====== DATA RECORDS

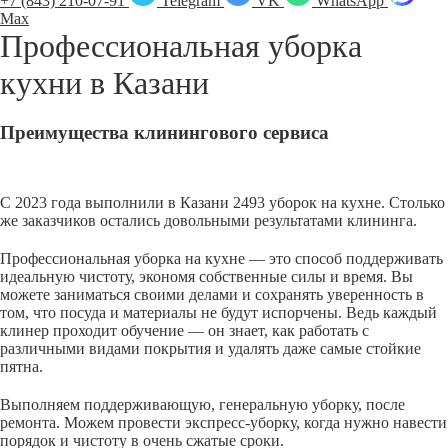
+7 (843) 210-07-91
Telegram
VK
WhatsApp
Max
Профессиональная уборка
кухни в
Казани
Преимущества клинингового сервиса
С 2023 года выполнили в Казани 2493 уборок на кухне. Столько
же заказчиков остались довольными результатами клининга.
Профессиональная уборка на кухне — это способ поддерживать
идеальную чистоту, экономя собственные силы и время. Вы
можете заниматься своими делами и сохранять уверенность в
том, что посуда и материалы не будут испорчены. Ведь каждый
клинер проходит обучение — он знает, как работать с
различными видами покрытия и удалять даже самые стойкие
пятна.
Выполняем поддерживающую, генеральную уборку, после
ремонта. Можем провести экспресс-уборку, когда нужно навести
порядок и чистоту в очень сжатые сроки.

============

**WHAT THE TASK REQUIRES**
All lines in the listing above that contain "Профессиональная" should be shown.

**RESPONSE TO THIS EXERCISE**
Профессиональная уборка
Профессиональная уборка на кухне — это способ поддерживать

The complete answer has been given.